Mathematical foundations for AI governance — 9 algorithms, zero dependencies
Project description
arqera-math
Mathematical foundations for AI governance. 9 algorithms, 14 modules, 74 exports, 27 tuned constants. Pure Python. Zero dependencies.
Built by ARQERA for production AI systems that need trust scoring, decision analysis, and self-organizing behaviour.
Why arqera-math?
Most AI governance libraries depend on NumPy, SciPy, or TensorFlow. arqera-math is different:
- Zero dependencies. Pure Python stdlib. No binary wheels. No version conflicts. Runs anywhere Python runs.

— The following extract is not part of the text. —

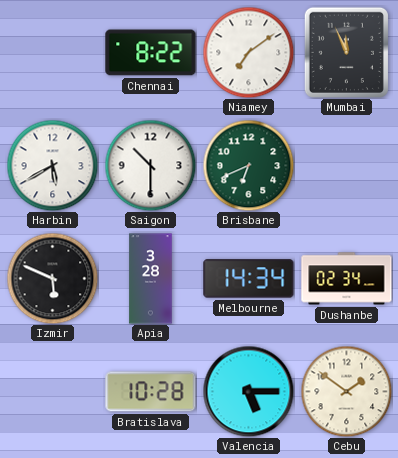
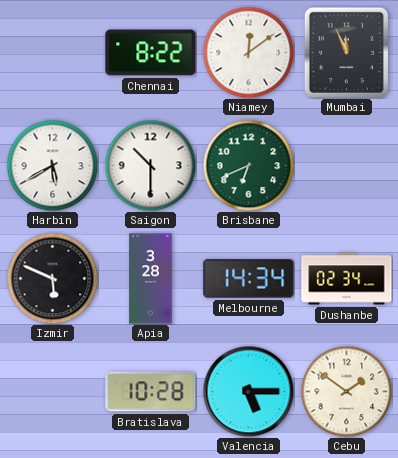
Niamey: 7:09 -> 12:09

- Typed dataclasses everywhere. Every return value is a
@dataclasswith full type annotations. No raw dicts. - Deterministic. No randomness without explicit seeds. Every function is reproducible.
- Self-contained modules. Each module covers one mathematical domain. No circular imports.
- Tested. 105 tests covering 100% of the public API.
Install
pip install arqera-math
Requires Python 3.11+. No dependencies to install -- it is pure stdlib Python.
Quick Start
Bayesian Trust Scoring
Track trust in an entity using Beta-binomial conjugate priors. Each piece of evidence updates the posterior.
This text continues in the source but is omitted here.